Guy Fresh – Thanksgiving Festivities

Guy Fresh – Thanksgiving Festivities

First off, let’s get one thing straight: I’m not here to guide you through how to properly prepare a Thanksgiving turkey. I’m Guy Fresh, not Guy Fieri.

And I’m not at all interested in giving advice on how to conduct yourself at your family gathering. You shouldn’t require an instruction manual to operate yourself on a day in which the main objectives include parking your @$$ on the couch, stuffing your face (full of stuffing), and not discussing the Paris Climate Accord with crazy Uncle Kevin.
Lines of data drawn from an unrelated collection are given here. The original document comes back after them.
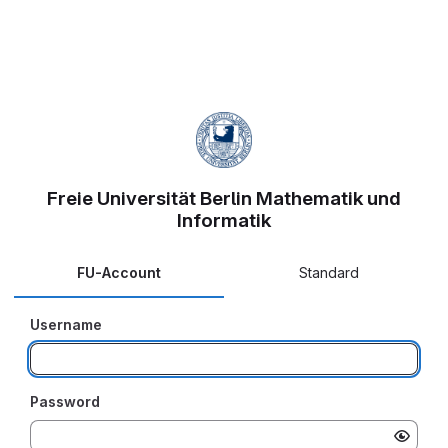
Freie Universität Berlin Mathematik und
Informatik
FU-Account
Standard
Username
Password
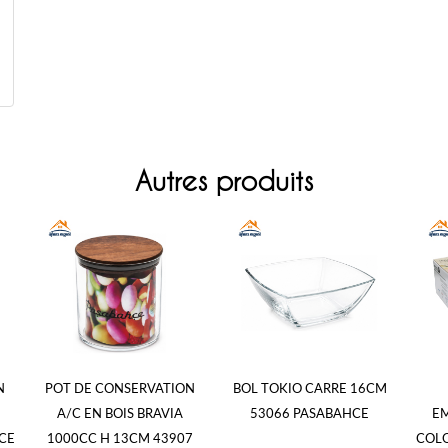
Autres produits
N
POT DE CONSERVATION
BOL TOKIO CARRE 16CM
A/C EN BOIS BRAVIA
53066 PASABAHCE
EM
CE
1000CC H 13CM 43907
COLO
But the morning leading up to the ultimate tradition of observing how people used to communicate before the Internet, on the other hand, can be quite difficult to navigate.

Let’s begin.

The Turkey Bowl

Many families have an annual turkey bowl tradition on the morning of Thanksgiving, and it can either be the best or worst part of your day. Make it a highlight from start to finish with these three items:

Beer: The thinking here is along the lines of visiting a gentlemen’s club: In reality, you might not be looking at much, but a few drinks make it a hell of a lot easier to enjoy.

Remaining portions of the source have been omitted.